───── Task data

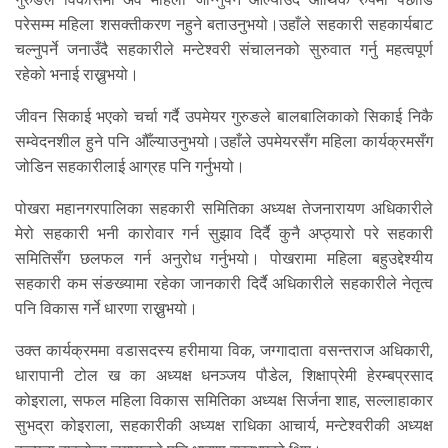
परेसम्म महिला शसक्तीकरण नहुने बताउनुभयो।उहाँले सहकारी सहकार्यबाट
चल्नुपर्ने जनाउँदै सहकारीले मन्टेश्वरी संचालनको सुरुवात गर्नु महत्वपूर्ण
रहेको भनाई राख्नुभयो।
जीवन सिकाई भएको चर्चा गर्दै उपमेयर गुरुङले बालबालिकाको सिकाई निकै
सम्वेदनशील हुने पनि औँल्याउनुभयो।उहाँले उपमेयरसँग महिला कार्यक्रमसँग
जोडिन सहकारीलाई आग्रह पनि गर्नुभयो।
पोखरा महानगरपालिका सहकारी समितिका अध्यक्ष तेजनारायण अधिकारीले
मेरो सहकारी भनी कारोवार गर्न सुझाव दिर्दै कुनै अप्ठ्यारो परे सहकारी
समितिसँग छलफल गर्न अनुरोध गर्नुभयो। पोखरामा महिला बहुउद्देश्यीय
सहकारी कम संङख्यामा रहेका जानकारी दिर्दै अधिकारीले सहकारीले नेतृत्व
पनि विकास गर्ने धारणा राख्नुभयो।
उक्त कार्यक्रममा वडासदस्य हरीमाया विक, जग्गादाता वसन्तराज अधिकारी,
धारापानी टोल ख का अध्यक्ष धनञ्जय पौडेल, शिक्षाप्रेमी हेरम्बप्रसाद
कोइराला, सफल महिला विकास समितिका अध्यक्ष सिर्जना शाह, सल्लाहाकार
सुभद्रा कोइराला, सहकारीकी अध्यक्ष राधिका आचार्य, मन्टेश्वरीकी अध्यक्ष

──────────

> The task: Exactly the lines from the one that holds "पोखरा महानगरपालिका सहकारी" through the final line of the records above should be written out, and only those.

> Problem solution:
पोखरा महानगरपालिका सहकारी समितिका अध्यक्ष तेजनारायण अधिकारीले
मेरो सहकारी भनी कारोवार गर्न सुझाव दिर्दै कुनै अप्ठ्यारो परे सहकारी
समितिसँग छलफल गर्न अनुरोध गर्नुभयो। पोखरामा महिला बहुउद्देश्यीय
सहकारी कम संङख्यामा रहेका जानकारी दिर्दै अधिकारीले सहकारीले नेतृत्व
पनि विकास गर्ने धारणा राख्नुभयो।
उक्त कार्यक्रममा वडासदस्य हरीमाया विक, जग्गादाता वसन्तराज अधिकारी,
धारापानी टोल ख का अध्यक्ष धनञ्जय पौडेल, शिक्षाप्रेमी हेरम्बप्रसाद
कोइराला, सफल महिला विकास समितिका अध्यक्ष सिर्जना शाह, सल्लाहाकार
सुभद्रा कोइराला, सहकारीकी अध्यक्ष राधिका आचार्य, मन्टेश्वरीकी अध्यक्ष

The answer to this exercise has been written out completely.